--- Rendered page images ---
■ ■ ■

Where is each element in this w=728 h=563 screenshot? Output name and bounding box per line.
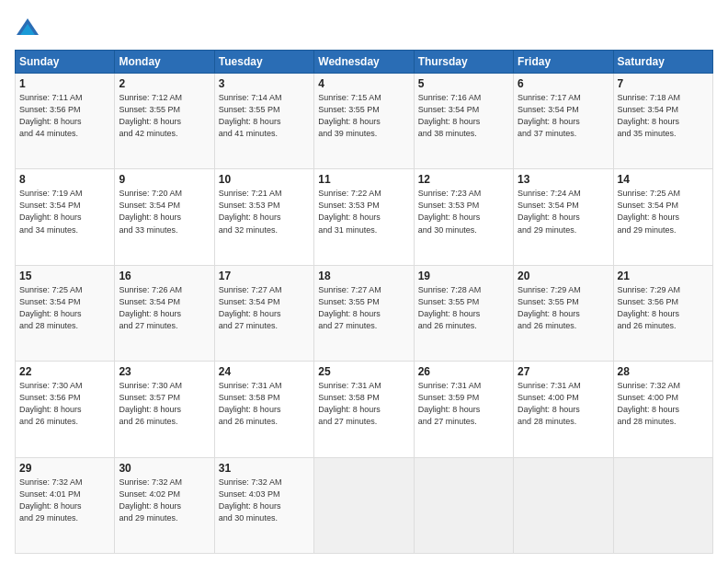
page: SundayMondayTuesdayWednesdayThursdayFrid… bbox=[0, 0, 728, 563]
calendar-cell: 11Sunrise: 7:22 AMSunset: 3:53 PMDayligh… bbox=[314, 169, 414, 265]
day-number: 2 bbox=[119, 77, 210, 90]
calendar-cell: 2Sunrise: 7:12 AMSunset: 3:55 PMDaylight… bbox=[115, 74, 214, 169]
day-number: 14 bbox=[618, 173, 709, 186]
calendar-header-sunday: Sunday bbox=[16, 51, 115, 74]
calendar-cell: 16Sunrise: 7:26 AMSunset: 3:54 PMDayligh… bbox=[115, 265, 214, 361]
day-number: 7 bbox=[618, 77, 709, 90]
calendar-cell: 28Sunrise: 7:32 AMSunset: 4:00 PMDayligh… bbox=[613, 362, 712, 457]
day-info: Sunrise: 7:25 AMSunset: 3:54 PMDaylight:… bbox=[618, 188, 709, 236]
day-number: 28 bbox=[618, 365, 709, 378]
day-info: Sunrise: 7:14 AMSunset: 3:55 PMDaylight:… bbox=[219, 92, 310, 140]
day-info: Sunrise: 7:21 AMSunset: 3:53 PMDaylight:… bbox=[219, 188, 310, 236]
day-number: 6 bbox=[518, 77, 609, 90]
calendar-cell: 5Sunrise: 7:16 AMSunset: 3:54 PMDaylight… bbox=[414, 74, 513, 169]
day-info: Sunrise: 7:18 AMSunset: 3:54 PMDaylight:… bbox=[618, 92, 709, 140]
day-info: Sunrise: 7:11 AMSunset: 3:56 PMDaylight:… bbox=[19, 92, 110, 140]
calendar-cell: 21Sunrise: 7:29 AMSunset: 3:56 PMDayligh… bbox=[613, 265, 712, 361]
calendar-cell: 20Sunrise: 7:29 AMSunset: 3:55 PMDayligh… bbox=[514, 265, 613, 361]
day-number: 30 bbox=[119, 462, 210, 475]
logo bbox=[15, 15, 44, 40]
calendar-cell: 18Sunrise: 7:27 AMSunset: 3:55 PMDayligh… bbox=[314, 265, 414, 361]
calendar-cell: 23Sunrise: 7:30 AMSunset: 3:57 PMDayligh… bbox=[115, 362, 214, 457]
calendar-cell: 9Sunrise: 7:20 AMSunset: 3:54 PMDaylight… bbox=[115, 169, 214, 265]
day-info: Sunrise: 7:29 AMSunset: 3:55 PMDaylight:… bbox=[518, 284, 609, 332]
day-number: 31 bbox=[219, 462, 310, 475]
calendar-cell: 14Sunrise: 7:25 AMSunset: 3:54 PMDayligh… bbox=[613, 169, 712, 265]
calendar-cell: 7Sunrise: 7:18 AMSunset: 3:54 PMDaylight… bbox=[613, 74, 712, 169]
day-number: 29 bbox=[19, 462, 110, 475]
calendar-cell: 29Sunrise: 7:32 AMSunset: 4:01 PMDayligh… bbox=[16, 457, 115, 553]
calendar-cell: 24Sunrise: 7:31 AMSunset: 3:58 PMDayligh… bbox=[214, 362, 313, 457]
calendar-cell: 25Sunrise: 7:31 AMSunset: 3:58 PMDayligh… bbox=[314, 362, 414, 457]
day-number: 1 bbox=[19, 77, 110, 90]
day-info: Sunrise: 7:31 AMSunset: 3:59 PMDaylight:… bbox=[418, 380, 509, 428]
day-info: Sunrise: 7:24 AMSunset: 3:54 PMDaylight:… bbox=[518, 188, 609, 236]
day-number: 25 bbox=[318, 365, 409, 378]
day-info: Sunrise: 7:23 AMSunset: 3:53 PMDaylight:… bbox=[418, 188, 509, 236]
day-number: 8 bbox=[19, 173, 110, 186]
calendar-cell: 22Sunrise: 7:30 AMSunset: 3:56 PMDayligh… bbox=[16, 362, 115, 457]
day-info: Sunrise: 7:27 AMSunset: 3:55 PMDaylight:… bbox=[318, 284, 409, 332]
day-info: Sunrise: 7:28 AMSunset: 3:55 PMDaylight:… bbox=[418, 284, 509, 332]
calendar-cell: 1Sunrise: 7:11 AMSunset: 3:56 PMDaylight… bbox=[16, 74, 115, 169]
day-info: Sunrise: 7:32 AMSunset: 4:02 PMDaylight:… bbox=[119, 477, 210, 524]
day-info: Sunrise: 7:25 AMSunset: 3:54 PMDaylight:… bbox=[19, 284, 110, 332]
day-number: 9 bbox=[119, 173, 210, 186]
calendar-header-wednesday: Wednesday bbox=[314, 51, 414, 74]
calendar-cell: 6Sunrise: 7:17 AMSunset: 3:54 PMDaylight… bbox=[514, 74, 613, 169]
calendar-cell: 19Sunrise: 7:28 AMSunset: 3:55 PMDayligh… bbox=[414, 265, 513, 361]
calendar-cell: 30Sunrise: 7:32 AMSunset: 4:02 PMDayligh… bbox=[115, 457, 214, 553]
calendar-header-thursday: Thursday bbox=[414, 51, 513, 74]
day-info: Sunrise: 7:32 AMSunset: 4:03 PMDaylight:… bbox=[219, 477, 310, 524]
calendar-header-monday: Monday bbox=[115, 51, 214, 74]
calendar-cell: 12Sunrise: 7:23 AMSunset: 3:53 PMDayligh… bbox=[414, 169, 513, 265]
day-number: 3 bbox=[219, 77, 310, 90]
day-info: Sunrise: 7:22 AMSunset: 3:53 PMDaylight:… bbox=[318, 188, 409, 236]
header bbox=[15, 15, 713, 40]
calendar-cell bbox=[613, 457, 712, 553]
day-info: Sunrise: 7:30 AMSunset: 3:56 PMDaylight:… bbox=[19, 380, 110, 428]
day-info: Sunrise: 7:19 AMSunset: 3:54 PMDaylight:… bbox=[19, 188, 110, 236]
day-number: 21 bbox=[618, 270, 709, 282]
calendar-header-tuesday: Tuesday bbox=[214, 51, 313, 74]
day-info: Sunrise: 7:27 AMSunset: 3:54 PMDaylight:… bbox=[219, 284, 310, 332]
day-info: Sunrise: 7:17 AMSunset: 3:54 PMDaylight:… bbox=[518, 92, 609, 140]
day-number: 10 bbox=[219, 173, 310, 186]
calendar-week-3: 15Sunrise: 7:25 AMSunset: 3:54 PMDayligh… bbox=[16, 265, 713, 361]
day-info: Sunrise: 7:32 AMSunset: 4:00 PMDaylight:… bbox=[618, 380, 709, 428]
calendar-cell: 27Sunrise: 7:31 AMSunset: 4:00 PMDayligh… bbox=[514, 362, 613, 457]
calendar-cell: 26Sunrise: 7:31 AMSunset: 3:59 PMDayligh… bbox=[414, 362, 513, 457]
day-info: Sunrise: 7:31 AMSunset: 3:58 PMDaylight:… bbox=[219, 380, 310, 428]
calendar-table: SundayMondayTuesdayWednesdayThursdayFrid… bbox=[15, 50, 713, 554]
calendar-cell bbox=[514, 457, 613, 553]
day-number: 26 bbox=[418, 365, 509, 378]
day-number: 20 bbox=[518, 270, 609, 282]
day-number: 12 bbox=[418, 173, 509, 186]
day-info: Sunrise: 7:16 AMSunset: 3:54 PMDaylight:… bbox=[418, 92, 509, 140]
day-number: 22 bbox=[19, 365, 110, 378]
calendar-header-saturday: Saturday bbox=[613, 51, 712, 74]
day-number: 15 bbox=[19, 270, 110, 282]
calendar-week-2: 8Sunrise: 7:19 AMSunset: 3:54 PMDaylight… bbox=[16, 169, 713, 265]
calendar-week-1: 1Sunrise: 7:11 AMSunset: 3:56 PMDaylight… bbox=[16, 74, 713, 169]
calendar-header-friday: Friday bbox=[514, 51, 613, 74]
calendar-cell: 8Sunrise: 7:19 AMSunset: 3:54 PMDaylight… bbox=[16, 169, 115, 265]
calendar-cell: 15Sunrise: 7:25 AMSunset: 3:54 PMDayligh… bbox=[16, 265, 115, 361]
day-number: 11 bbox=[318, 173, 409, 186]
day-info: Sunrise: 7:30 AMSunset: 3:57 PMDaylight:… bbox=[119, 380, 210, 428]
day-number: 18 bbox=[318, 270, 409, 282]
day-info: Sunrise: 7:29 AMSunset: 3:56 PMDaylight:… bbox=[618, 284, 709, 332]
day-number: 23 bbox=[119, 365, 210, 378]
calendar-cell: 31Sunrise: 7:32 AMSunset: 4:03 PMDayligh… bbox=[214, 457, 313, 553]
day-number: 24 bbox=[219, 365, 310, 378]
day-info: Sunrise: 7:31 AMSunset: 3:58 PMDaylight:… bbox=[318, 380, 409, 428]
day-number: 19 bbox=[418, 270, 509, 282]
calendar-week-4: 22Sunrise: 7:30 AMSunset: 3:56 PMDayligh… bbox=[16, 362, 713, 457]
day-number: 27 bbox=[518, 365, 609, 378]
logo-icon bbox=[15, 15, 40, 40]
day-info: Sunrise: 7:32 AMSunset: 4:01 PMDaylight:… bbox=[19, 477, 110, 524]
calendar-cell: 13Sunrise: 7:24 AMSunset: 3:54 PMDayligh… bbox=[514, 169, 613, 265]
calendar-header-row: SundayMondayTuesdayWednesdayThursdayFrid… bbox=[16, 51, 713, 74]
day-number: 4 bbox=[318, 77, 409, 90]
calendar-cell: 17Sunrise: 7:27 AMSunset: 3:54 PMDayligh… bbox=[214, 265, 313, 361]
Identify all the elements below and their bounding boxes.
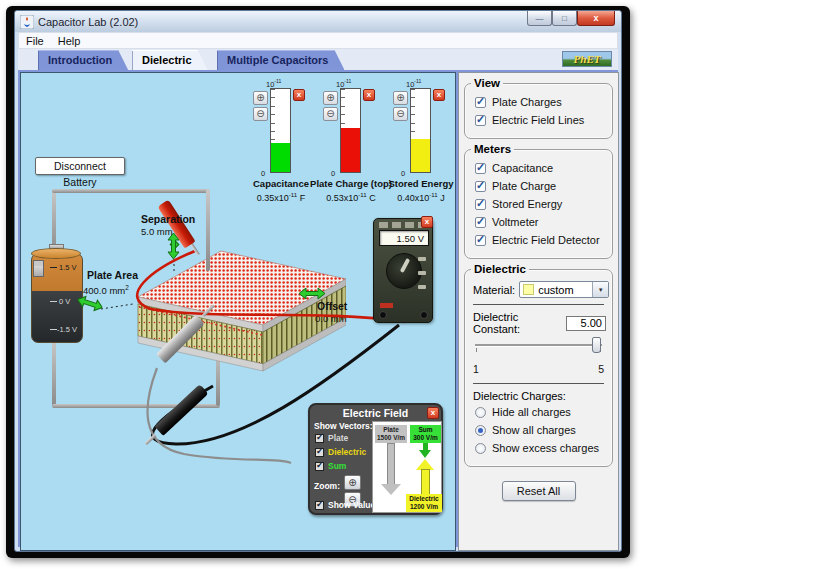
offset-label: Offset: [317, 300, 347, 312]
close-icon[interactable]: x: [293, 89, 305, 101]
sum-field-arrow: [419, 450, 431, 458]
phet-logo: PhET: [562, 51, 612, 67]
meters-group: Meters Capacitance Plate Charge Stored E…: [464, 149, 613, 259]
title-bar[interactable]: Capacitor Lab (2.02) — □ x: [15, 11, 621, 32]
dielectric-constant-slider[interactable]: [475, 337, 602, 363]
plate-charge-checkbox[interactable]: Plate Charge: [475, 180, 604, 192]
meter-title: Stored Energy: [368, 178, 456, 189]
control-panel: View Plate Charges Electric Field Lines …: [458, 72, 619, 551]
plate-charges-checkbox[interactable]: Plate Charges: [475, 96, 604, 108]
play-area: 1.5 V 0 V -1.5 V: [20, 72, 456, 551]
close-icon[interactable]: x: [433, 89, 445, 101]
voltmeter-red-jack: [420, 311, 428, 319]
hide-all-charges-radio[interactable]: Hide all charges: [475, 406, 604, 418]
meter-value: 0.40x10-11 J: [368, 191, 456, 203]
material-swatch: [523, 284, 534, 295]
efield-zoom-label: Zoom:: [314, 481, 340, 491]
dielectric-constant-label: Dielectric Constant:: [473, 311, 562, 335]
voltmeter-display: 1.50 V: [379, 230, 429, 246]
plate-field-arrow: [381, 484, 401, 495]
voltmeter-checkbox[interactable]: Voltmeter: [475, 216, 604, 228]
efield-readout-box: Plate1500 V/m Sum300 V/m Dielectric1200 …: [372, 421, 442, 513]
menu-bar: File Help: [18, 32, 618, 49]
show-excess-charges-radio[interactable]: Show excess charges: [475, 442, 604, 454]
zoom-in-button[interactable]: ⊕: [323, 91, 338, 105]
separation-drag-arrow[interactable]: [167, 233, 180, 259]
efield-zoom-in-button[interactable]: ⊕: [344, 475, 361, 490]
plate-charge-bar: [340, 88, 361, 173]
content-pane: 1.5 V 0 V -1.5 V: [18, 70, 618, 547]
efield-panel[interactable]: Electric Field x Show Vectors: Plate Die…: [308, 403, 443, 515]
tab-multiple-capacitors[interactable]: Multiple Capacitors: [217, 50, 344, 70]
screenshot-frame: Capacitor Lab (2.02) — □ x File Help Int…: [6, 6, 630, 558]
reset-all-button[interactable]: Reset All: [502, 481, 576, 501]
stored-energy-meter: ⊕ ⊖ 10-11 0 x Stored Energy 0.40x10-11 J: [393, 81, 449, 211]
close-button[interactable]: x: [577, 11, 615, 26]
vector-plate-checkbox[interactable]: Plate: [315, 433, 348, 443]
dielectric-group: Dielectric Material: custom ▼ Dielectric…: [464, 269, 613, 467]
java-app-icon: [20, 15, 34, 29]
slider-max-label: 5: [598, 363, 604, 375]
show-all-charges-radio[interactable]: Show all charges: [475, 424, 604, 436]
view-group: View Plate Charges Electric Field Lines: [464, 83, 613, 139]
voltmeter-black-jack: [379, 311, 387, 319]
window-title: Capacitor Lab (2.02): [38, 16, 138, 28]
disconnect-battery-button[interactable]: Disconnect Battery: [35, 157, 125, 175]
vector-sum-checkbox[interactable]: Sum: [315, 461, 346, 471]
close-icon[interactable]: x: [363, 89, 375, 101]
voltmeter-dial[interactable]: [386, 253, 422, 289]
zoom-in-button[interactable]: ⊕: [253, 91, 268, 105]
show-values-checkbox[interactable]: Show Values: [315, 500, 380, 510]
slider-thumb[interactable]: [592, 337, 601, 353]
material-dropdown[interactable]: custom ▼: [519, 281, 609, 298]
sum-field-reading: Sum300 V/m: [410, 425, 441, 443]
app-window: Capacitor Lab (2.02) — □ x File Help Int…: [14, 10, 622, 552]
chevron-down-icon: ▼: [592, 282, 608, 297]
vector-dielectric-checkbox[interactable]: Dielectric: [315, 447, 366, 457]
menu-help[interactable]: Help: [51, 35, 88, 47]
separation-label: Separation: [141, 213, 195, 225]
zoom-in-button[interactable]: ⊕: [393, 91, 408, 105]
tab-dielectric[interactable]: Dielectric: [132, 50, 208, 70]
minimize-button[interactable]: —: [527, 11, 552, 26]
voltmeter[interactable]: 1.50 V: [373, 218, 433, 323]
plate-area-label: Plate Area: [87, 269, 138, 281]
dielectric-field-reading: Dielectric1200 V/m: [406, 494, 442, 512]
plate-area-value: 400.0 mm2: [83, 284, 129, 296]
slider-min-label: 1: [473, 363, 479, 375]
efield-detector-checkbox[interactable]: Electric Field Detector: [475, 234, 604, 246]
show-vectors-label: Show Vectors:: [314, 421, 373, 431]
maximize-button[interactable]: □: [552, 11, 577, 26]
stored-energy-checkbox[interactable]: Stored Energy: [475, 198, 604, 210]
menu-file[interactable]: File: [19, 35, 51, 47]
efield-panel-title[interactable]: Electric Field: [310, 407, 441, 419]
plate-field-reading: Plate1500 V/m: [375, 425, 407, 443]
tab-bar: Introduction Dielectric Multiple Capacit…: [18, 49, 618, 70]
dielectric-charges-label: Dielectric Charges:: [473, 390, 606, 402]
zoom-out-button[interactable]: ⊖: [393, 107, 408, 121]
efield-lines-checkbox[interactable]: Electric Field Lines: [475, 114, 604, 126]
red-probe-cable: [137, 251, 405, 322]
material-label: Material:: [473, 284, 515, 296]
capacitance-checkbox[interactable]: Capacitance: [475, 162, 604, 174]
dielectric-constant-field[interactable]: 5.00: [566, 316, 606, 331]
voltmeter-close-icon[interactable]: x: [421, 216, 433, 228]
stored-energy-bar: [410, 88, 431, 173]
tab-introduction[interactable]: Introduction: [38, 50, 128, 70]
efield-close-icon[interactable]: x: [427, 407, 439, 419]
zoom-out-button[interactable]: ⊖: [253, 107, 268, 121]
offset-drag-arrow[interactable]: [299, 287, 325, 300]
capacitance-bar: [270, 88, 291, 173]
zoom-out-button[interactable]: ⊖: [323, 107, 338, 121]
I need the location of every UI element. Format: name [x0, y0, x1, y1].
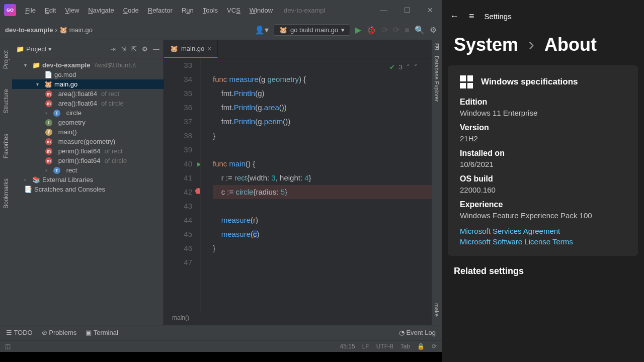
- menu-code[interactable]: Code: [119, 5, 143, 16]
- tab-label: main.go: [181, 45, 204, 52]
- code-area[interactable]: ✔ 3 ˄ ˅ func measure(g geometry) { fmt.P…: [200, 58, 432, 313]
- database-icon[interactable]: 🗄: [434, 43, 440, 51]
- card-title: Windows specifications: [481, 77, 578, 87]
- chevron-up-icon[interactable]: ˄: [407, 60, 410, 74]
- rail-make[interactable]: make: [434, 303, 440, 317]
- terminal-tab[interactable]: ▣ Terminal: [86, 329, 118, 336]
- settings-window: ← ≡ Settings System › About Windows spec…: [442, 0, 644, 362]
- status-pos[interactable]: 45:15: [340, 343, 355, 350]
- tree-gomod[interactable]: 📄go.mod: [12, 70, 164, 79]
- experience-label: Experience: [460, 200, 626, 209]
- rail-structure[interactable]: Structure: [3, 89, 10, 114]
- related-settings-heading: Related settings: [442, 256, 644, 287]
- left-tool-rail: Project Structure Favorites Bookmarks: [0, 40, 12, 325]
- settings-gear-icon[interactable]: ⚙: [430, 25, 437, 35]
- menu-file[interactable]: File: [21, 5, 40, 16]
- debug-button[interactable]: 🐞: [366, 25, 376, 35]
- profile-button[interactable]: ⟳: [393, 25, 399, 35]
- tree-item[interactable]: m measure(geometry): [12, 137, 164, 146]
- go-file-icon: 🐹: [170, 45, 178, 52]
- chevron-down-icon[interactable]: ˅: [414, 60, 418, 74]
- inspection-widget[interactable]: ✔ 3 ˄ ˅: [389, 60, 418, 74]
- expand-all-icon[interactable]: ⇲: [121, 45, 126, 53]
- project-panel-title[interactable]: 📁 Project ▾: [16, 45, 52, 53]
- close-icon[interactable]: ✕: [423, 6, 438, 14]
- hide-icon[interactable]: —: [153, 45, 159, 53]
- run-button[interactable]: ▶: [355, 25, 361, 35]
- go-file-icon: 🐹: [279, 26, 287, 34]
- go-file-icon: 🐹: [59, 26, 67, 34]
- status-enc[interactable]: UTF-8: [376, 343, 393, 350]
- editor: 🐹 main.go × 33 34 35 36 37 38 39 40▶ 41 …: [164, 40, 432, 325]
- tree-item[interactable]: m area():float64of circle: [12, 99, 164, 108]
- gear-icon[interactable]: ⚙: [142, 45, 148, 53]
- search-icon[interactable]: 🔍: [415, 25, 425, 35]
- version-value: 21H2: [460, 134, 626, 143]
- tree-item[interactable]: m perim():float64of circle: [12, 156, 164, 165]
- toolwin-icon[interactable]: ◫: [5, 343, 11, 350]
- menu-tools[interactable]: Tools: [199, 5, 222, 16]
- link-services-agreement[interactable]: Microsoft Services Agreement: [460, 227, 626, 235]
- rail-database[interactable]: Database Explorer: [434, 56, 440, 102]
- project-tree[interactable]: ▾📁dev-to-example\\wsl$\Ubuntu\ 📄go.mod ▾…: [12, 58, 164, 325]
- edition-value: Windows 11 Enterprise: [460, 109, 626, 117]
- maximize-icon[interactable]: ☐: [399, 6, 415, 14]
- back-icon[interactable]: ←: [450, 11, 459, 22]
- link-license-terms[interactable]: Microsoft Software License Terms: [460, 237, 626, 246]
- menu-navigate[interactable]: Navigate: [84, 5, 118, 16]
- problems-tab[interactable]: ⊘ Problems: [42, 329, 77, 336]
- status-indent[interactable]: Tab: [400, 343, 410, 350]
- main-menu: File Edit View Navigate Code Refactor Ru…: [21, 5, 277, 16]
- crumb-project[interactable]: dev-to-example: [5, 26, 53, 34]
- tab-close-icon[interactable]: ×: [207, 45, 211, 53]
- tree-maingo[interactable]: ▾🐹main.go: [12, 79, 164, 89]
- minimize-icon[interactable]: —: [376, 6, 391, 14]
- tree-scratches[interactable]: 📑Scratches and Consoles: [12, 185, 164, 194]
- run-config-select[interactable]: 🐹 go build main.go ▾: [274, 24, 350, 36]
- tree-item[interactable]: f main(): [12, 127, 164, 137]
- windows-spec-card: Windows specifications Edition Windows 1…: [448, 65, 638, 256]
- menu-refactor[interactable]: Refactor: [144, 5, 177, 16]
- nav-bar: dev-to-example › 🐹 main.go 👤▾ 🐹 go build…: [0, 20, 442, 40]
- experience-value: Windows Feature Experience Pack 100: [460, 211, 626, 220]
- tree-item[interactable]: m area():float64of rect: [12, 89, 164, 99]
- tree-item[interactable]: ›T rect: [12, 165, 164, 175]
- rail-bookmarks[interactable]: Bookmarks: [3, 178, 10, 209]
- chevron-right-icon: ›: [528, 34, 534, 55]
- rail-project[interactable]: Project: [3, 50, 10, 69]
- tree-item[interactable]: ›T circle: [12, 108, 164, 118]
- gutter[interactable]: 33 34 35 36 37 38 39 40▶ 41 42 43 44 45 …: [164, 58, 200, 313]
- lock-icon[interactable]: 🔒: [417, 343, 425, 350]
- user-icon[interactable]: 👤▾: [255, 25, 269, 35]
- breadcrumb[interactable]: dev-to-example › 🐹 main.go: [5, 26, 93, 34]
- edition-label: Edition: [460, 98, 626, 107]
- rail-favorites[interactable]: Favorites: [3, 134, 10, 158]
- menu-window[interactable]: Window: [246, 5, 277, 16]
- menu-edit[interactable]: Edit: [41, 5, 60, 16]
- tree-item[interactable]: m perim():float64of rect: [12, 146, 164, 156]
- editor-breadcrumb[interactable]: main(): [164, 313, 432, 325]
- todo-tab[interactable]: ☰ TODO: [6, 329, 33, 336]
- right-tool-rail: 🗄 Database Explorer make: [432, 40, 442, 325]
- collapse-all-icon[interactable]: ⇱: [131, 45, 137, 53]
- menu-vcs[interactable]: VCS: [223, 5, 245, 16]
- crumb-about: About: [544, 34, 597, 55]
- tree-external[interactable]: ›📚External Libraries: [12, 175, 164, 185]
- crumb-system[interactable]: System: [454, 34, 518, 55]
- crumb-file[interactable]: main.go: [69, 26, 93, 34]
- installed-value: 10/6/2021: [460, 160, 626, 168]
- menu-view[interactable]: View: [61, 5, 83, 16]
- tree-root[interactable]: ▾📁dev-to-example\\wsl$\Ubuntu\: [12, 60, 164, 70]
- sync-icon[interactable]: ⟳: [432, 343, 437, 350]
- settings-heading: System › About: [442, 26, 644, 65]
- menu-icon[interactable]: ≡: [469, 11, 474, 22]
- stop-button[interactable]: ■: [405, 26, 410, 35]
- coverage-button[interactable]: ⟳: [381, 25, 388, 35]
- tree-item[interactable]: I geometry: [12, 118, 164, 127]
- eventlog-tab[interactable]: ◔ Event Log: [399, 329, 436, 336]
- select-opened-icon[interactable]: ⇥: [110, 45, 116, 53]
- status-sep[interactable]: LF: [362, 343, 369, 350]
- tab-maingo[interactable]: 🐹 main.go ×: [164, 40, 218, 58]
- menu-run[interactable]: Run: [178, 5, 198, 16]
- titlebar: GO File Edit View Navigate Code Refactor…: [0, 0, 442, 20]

■ ■ ■

Each line in which the string "drag" is found must be copied from the data.

separation-drag-arrow[interactable]: [167, 233, 180, 259]
offset-drag-arrow[interactable]: [299, 287, 325, 300]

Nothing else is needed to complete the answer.